» **YOUR ASSIGNMENT**
Could you return every record below word for word, leaving out the pictures?

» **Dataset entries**
━━━
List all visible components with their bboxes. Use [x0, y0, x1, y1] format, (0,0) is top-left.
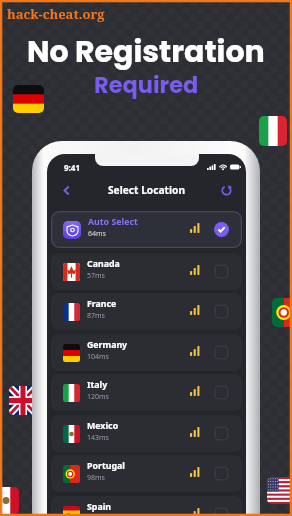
staticText: 104ms	[87, 352, 109, 362]
staticText: Auto Select	[88, 216, 138, 228]
button[interactable]: Germany	[51, 334, 242, 371]
button[interactable]: France	[51, 293, 242, 330]
staticText: hack-cheat.org	[7, 5, 105, 23]
staticText: Spain	[87, 501, 112, 513]
button[interactable]: Back	[58, 182, 74, 198]
button[interactable]: Spain	[51, 496, 242, 516]
staticText: Mexico	[87, 420, 119, 432]
staticText: Italy	[87, 379, 108, 391]
button[interactable]: Canada	[51, 253, 242, 290]
button[interactable]: Portugal	[51, 455, 242, 492]
button[interactable]: Mexico	[51, 415, 242, 452]
staticText: Portugal	[87, 460, 125, 472]
staticText: 120ms	[87, 392, 109, 402]
staticText: 87ms	[87, 311, 105, 321]
button[interactable]: Refresh	[218, 182, 234, 198]
staticText: 57ms	[87, 271, 105, 281]
staticText: Select Location	[108, 183, 186, 197]
button[interactable]: Italy	[51, 374, 242, 411]
staticText: No Registration	[27, 31, 265, 73]
staticText: 64ms	[88, 229, 106, 239]
staticText: 98ms	[87, 473, 105, 483]
staticText: Required	[94, 69, 199, 100]
staticText: 143ms	[87, 433, 109, 443]
staticText: France	[87, 298, 117, 310]
staticText: 9:41	[64, 162, 80, 173]
button[interactable]: Auto Select	[51, 211, 242, 248]
staticText: Canada	[87, 258, 120, 270]
staticText: Germany	[87, 339, 128, 351]
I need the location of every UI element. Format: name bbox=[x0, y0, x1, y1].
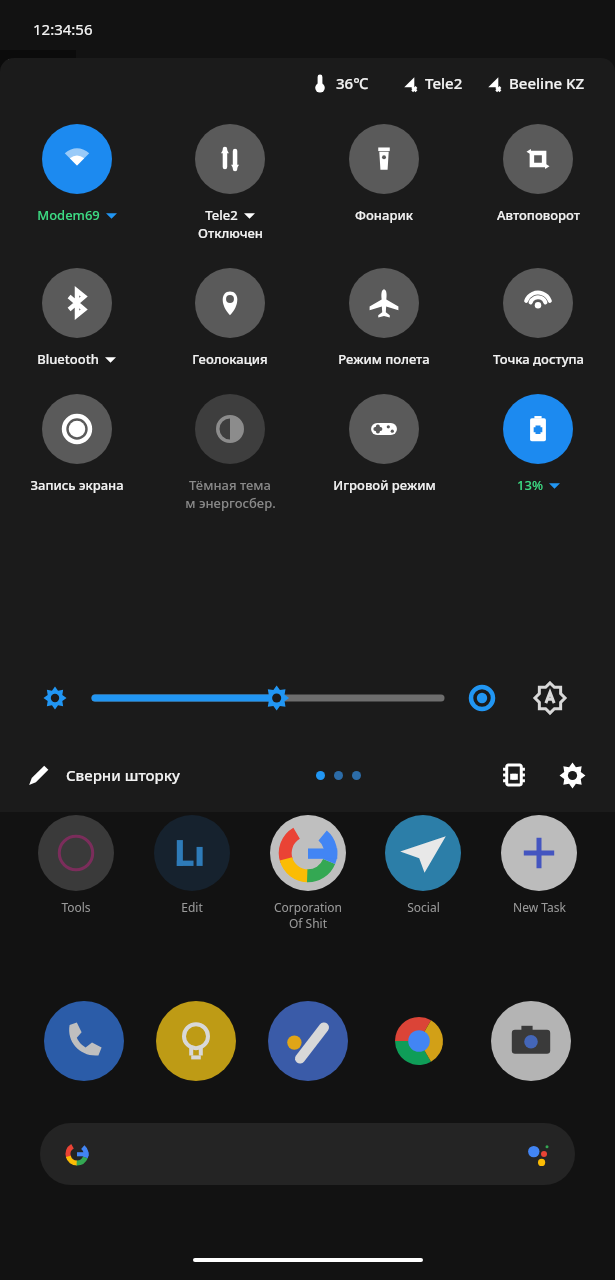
button[interactable]: Edit bbox=[140, 815, 244, 915]
button[interactable]: Tele2 bbox=[153, 122, 307, 244]
button[interactable]: App bbox=[491, 1001, 571, 1081]
button[interactable]: App bbox=[44, 1001, 124, 1081]
button[interactable]: Low brightness bbox=[40, 683, 70, 713]
button[interactable] bbox=[40, 1123, 575, 1185]
staticText: Beeline KZ bbox=[509, 73, 585, 93]
button[interactable]: Settings bbox=[555, 758, 589, 792]
staticText: Игровой режим bbox=[333, 476, 436, 494]
staticText: Social bbox=[407, 899, 440, 915]
button[interactable]: Auto brightness bbox=[533, 681, 567, 715]
staticText: Фонарик bbox=[355, 206, 413, 224]
staticText: Отключен bbox=[198, 224, 263, 242]
button[interactable]: Запись экрана bbox=[0, 392, 153, 496]
staticText: Тёмная тема bbox=[189, 476, 271, 494]
button[interactable]: Тёмная тема bbox=[153, 392, 307, 514]
button[interactable] bbox=[95, 685, 441, 711]
staticText: Tele2 bbox=[425, 73, 463, 93]
button[interactable]: High brightness bbox=[467, 683, 497, 713]
staticText: Corporation Of Shit bbox=[274, 899, 342, 931]
staticText: 12:34:56 bbox=[33, 19, 93, 39]
button[interactable]: Corporation Of Shit bbox=[256, 815, 360, 931]
button[interactable]: Точка доступа bbox=[461, 266, 615, 370]
staticText: 13% bbox=[517, 476, 543, 494]
button[interactable]: Tools bbox=[24, 815, 128, 915]
staticText: New Task bbox=[513, 899, 566, 915]
button[interactable]: App bbox=[379, 1001, 459, 1081]
staticText: Сверни шторку bbox=[66, 765, 180, 785]
button[interactable]: Режим полета bbox=[307, 266, 461, 370]
button[interactable]: App bbox=[268, 1001, 348, 1081]
button[interactable]: Сверни шторку bbox=[26, 762, 180, 788]
button[interactable]: Игровой режим bbox=[307, 392, 461, 496]
staticText: Точка доступа bbox=[493, 350, 584, 368]
button[interactable]: Social bbox=[371, 815, 475, 915]
staticText: Tele2 bbox=[205, 206, 238, 224]
button[interactable]: 13% bbox=[461, 392, 615, 496]
staticText: 36℃ bbox=[336, 73, 369, 93]
button[interactable]: New Task bbox=[487, 815, 591, 915]
button[interactable]: Bluetooth bbox=[0, 266, 153, 370]
staticText: Запись экрана bbox=[30, 476, 124, 494]
button[interactable]: Device info bbox=[497, 758, 531, 792]
staticText: fps: 54.3 bbox=[6, 54, 70, 76]
staticText: Modem69 bbox=[37, 206, 100, 224]
button[interactable]: App bbox=[156, 1001, 236, 1081]
button[interactable]: Автоповорот bbox=[461, 122, 615, 226]
staticText: м энергосбер. bbox=[185, 494, 276, 512]
staticText: Автоповорот bbox=[497, 206, 580, 224]
staticText: Геолокация bbox=[192, 350, 268, 368]
staticText: Tools bbox=[61, 899, 91, 915]
staticText: Режим полета bbox=[338, 350, 430, 368]
staticText: Bluetooth bbox=[37, 350, 99, 368]
button[interactable]: Фонарик bbox=[307, 122, 461, 226]
staticText: Edit bbox=[181, 899, 203, 915]
button[interactable]: Геолокация bbox=[153, 266, 307, 370]
button[interactable]: Modem69 bbox=[0, 122, 153, 226]
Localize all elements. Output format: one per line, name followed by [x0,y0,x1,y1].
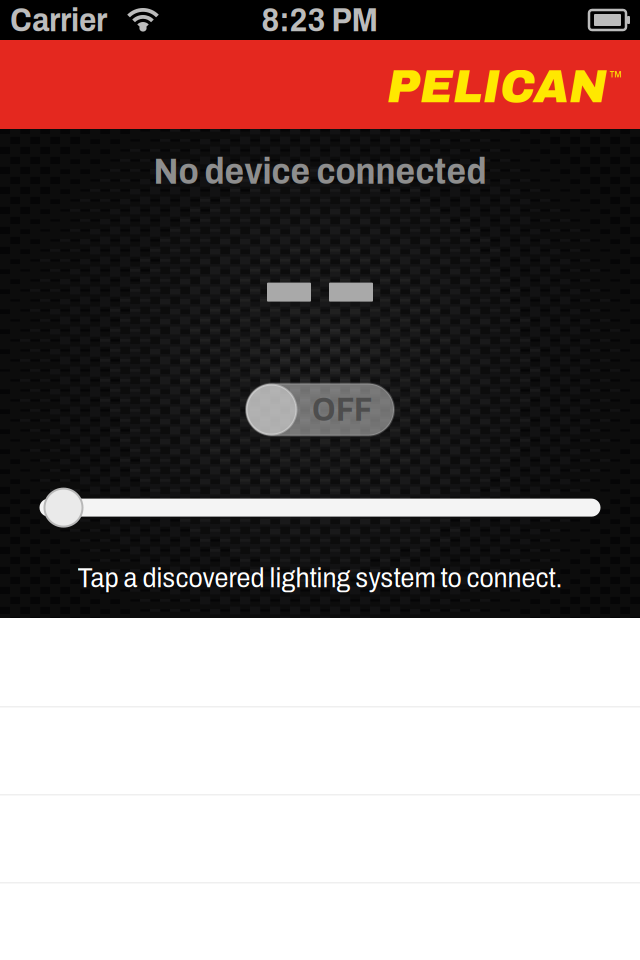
button[interactable]: Power switch, off [246,384,394,436]
staticText: ™ [609,68,622,85]
staticText: 8:23 PM [262,2,378,38]
staticText: Tap a discovered lighting system to conn… [78,563,562,593]
staticText: OFF [312,392,372,428]
staticText: No device connected [154,151,486,192]
staticText: Carrier [10,2,107,38]
staticText: PELICAN [387,62,607,112]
━━━
» **YOUR SOLUTION**
List all visible components with their bboxes. Use [x0, y0, x1, y1] format, (0,0) is top-left.
staticText: 104ms	[87, 352, 109, 362]
staticText: Auto Select	[88, 216, 138, 228]
button[interactable]: Germany	[51, 334, 242, 371]
button[interactable]: France	[51, 293, 242, 330]
staticText: hack-cheat.org	[7, 5, 105, 23]
staticText: Spain	[87, 501, 112, 513]
button[interactable]: Back	[58, 182, 74, 198]
button[interactable]: Spain	[51, 496, 242, 516]
staticText: Mexico	[87, 420, 119, 432]
staticText: Italy	[87, 379, 108, 391]
button[interactable]: Canada	[51, 253, 242, 290]
button[interactable]: Portugal	[51, 455, 242, 492]
button[interactable]: Mexico	[51, 415, 242, 452]
staticText: Portugal	[87, 460, 125, 472]
staticText: 120ms	[87, 392, 109, 402]
staticText: 87ms	[87, 311, 105, 321]
button[interactable]: Refresh	[218, 182, 234, 198]
staticText: 57ms	[87, 271, 105, 281]
staticText: Select Location	[108, 183, 186, 197]
button[interactable]: Italy	[51, 374, 242, 411]
staticText: No Registration	[27, 31, 265, 73]
staticText: 64ms	[88, 229, 106, 239]
staticText: 98ms	[87, 473, 105, 483]
staticText: Required	[94, 69, 199, 100]
staticText: 143ms	[87, 433, 109, 443]
staticText: France	[87, 298, 117, 310]
staticText: 9:41	[64, 162, 80, 173]
button[interactable]: Auto Select	[51, 211, 242, 248]
staticText: Canada	[87, 258, 120, 270]
staticText: Germany	[87, 339, 128, 351]
I need the location of every UI element. Format: name bbox=[x0, y0, x1, y1].
button[interactable]: Edit bbox=[140, 815, 244, 915]
button[interactable]: Tele2 bbox=[153, 122, 307, 244]
button[interactable]: App bbox=[491, 1001, 571, 1081]
button[interactable]: App bbox=[44, 1001, 124, 1081]
button[interactable]: Low brightness bbox=[40, 683, 70, 713]
button[interactable] bbox=[40, 1123, 575, 1185]
staticText: Beeline KZ bbox=[509, 73, 585, 93]
button[interactable]: Settings bbox=[555, 758, 589, 792]
staticText: Игровой режим bbox=[333, 476, 436, 494]
staticText: Social bbox=[407, 899, 440, 915]
button[interactable]: Auto brightness bbox=[533, 681, 567, 715]
staticText: Фонарик bbox=[355, 206, 413, 224]
staticText: Отключен bbox=[198, 224, 263, 242]
button[interactable]: Запись экрана bbox=[0, 392, 153, 496]
staticText: Тёмная тема bbox=[189, 476, 271, 494]
button[interactable]: Тёмная тема bbox=[153, 392, 307, 514]
button[interactable] bbox=[95, 685, 441, 711]
staticText: Tele2 bbox=[425, 73, 463, 93]
button[interactable]: High brightness bbox=[467, 683, 497, 713]
staticText: Corporation Of Shit bbox=[274, 899, 342, 931]
staticText: 12:34:56 bbox=[33, 19, 93, 39]
button[interactable]: Corporation Of Shit bbox=[256, 815, 360, 931]
button[interactable]: Точка доступа bbox=[461, 266, 615, 370]
staticText: 13% bbox=[517, 476, 543, 494]
button[interactable]: Tools bbox=[24, 815, 128, 915]
staticText: New Task bbox=[513, 899, 566, 915]
button[interactable]: App bbox=[379, 1001, 459, 1081]
staticText: Сверни шторку bbox=[66, 765, 180, 785]
button[interactable]: Режим полета bbox=[307, 266, 461, 370]
button[interactable]: App bbox=[268, 1001, 348, 1081]
button[interactable]: Сверни шторку bbox=[26, 762, 180, 788]
button[interactable]: Игровой режим bbox=[307, 392, 461, 496]
staticText: Точка доступа bbox=[493, 350, 584, 368]
button[interactable]: Social bbox=[371, 815, 475, 915]
staticText: Tele2 bbox=[205, 206, 238, 224]
button[interactable]: 13% bbox=[461, 392, 615, 496]
staticText: 36℃ bbox=[336, 73, 369, 93]
button[interactable]: New Task bbox=[487, 815, 591, 915]
button[interactable]: Bluetooth bbox=[0, 266, 153, 370]
staticText: Запись экрана bbox=[30, 476, 124, 494]
button[interactable]: Device info bbox=[497, 758, 531, 792]
staticText: fps: 54.3 bbox=[6, 54, 70, 76]
staticText: Modem69 bbox=[37, 206, 100, 224]
button[interactable]: App bbox=[156, 1001, 236, 1081]
button[interactable]: Автоповорот bbox=[461, 122, 615, 226]
staticText: м энергосбер. bbox=[185, 494, 276, 512]
staticText: Автоповорот bbox=[497, 206, 580, 224]
staticText: Геолокация bbox=[192, 350, 268, 368]
staticText: Tools bbox=[61, 899, 91, 915]
staticText: Режим полета bbox=[338, 350, 430, 368]
staticText: Bluetooth bbox=[37, 350, 99, 368]
button[interactable]: Фонарик bbox=[307, 122, 461, 226]
staticText: Edit bbox=[181, 899, 203, 915]
button[interactable]: Геолокация bbox=[153, 266, 307, 370]
button[interactable]: Modem69 bbox=[0, 122, 153, 226]
Localize all elements. Output format: one per line, name followed by [x0,y0,x1,y1].
button[interactable]: Power switch, off [246,384,394,436]
staticText: ™ [609,68,622,85]
staticText: 8:23 PM [262,2,378,38]
staticText: Tap a discovered lighting system to conn… [78,563,562,593]
staticText: OFF [312,392,372,428]
staticText: No device connected [154,151,486,192]
staticText: Carrier [10,2,107,38]
staticText: PELICAN [387,62,607,112]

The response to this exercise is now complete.